**Try it**
From the data underneath, reproduce exactly the stretch that begins at the line with "de 2017 llega con novedades..." and ends after the line with "un local o vivienda?¿Es".

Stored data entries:
= Beginning of Section =

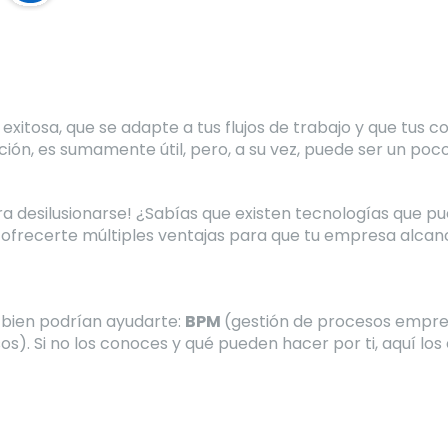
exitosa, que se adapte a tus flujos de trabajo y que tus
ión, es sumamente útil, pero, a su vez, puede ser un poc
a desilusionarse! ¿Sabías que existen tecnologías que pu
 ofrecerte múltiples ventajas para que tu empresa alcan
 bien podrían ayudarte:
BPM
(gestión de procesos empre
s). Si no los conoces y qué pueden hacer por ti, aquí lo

= End of Section =
= Beginning of Section =

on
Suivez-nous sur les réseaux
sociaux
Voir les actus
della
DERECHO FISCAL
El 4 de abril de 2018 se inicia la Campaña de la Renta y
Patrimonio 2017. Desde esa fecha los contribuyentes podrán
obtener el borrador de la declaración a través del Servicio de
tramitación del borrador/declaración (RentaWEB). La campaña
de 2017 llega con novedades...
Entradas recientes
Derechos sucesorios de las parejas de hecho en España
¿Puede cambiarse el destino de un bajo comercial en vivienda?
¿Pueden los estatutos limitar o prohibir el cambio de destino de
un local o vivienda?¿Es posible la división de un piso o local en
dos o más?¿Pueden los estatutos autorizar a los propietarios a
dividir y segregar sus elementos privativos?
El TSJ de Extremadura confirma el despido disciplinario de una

= End of Section =

**Solution to the exercise**
de 2017 llega con novedades...
Entradas recientes
Derechos sucesorios de las parejas de hecho en España
¿Puede cambiarse el destino de un bajo comercial en vivienda?
¿Pueden los estatutos limitar o prohibir el cambio de destino de
un local o vivienda?¿Es posible la división de un piso o local en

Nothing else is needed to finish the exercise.